**Task directions**
Transcribe the data verbatim and drop its images.

====== Task inputs ======

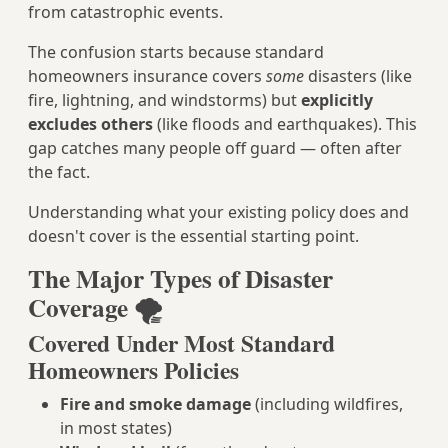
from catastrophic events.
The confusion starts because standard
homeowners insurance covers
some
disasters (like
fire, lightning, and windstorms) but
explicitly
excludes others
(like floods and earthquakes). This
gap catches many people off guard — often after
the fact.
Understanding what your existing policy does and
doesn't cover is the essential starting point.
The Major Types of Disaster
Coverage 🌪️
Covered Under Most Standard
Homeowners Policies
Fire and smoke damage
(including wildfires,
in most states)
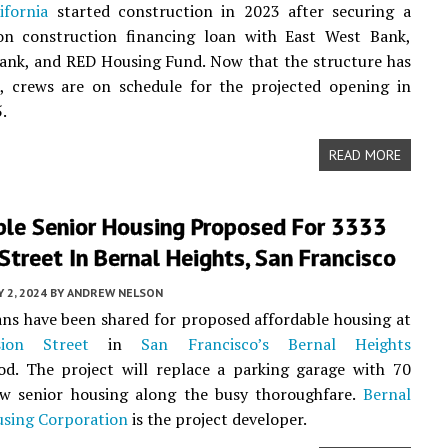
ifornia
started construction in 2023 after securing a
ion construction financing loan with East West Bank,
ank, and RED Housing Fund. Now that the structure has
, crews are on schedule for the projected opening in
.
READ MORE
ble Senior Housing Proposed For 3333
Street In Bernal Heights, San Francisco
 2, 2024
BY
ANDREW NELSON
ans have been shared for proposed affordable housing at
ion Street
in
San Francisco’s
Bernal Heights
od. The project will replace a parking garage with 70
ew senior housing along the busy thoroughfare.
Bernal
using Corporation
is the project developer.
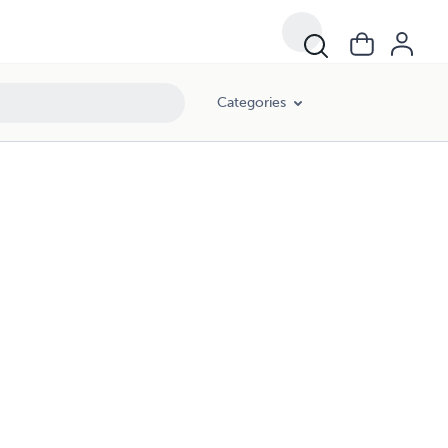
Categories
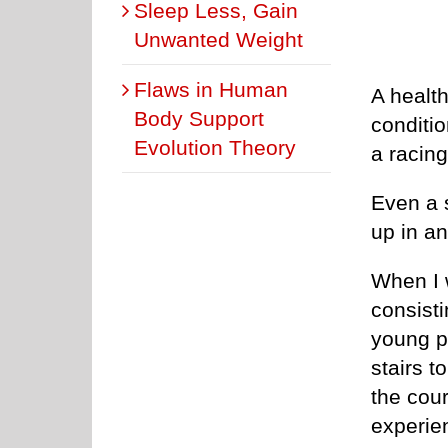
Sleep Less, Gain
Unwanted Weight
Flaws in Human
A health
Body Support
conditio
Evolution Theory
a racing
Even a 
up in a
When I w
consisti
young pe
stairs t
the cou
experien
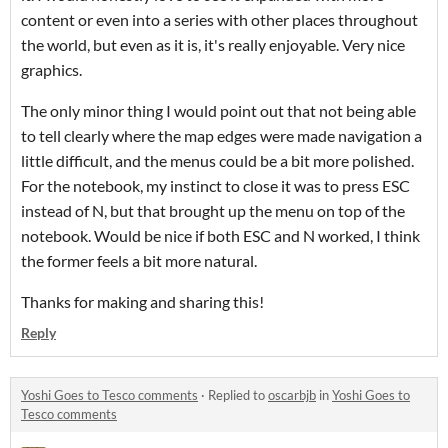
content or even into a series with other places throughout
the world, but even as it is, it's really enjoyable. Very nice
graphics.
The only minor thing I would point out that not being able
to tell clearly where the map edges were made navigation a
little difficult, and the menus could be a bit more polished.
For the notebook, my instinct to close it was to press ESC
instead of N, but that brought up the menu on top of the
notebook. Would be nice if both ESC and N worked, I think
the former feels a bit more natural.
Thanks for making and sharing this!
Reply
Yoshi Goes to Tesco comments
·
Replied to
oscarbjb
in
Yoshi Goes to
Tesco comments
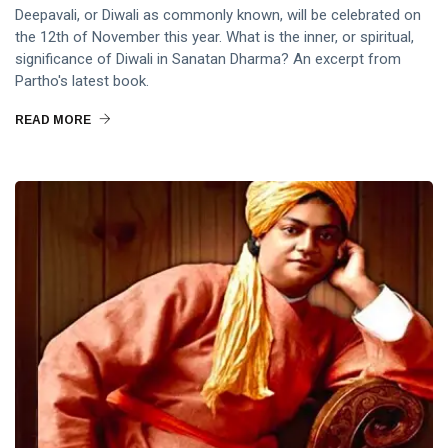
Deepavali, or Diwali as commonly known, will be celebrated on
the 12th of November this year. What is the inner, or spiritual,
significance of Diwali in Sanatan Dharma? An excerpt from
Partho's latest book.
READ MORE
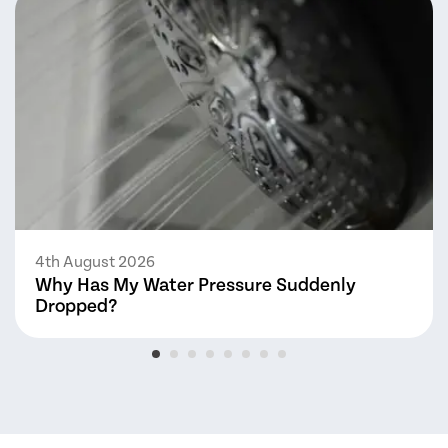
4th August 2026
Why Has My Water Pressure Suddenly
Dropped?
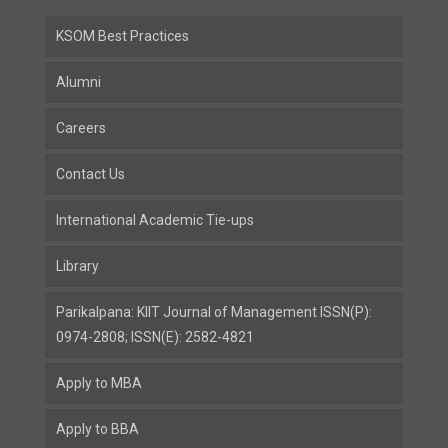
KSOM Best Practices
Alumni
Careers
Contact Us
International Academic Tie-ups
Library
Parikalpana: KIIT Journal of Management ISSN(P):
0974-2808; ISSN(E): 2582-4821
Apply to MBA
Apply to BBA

======

**Task response**
from catastrophic events.
The confusion starts because standard
homeowners insurance covers
some
disasters (like
fire, lightning, and windstorms) but
explicitly
excludes others
(like floods and earthquakes). This
gap catches many people off guard — often after
the fact.
Understanding what your existing policy does and
doesn't cover is the essential starting point.
The Major Types of Disaster
Coverage 🌪️
Covered Under Most Standard
Homeowners Policies
Fire and smoke damage
(including wildfires,
in most states)
ifornia
started construction in 2023 after securing a
ion construction financing loan with East West Bank,
ank, and RED Housing Fund. Now that the structure has
, crews are on schedule for the projected opening in
.
READ MORE
ble Senior Housing Proposed For 3333
Street In Bernal Heights, San Francisco
 2, 2024
BY
ANDREW NELSON
ans have been shared for proposed affordable housing at
ion Street
in
San Francisco’s
Bernal Heights
od. The project will replace a parking garage with 70
ew senior housing along the busy thoroughfare.
Bernal
using Corporation
is the project developer.
Categories
Sleep Less, Gain
Unwanted Weight
Flaws in Human
A health
Body Support
conditio
Evolution Theory
a racing
Even a 
up in a
When I w
consisti
young pe
stairs t
the cou
experien
content or even into a series with other places throughout
the world, but even as it is, it's really enjoyable. Very nice
graphics.
The only minor thing I would point out that not being able
to tell clearly where the map edges were made navigation a
little difficult, and the menus could be a bit more polished.
For the notebook, my instinct to close it was to press ESC
instead of N, but that brought up the menu on top of the
notebook. Would be nice if both ESC and N worked, I think
the former feels a bit more natural.
Thanks for making and sharing this!
Reply
Yoshi Goes to Tesco comments
·
Replied to
oscarbjb
in
Yoshi Goes to
Tesco comments
Deepavali, or Diwali as commonly known, will be celebrated on
the 12th of November this year. What is the inner, or spiritual,
significance of Diwali in Sanatan Dharma? An excerpt from
Partho's latest book.
READ MORE
4th August 2026
Why Has My Water Pressure Suddenly
Dropped?
KSOM Best Practices
Alumni
Careers
Contact Us
International Academic Tie-ups
Library
Parikalpana: KIIT Journal of Management ISSN(P):
0974-2808; ISSN(E): 2582-4821
Apply to MBA
Apply to BBA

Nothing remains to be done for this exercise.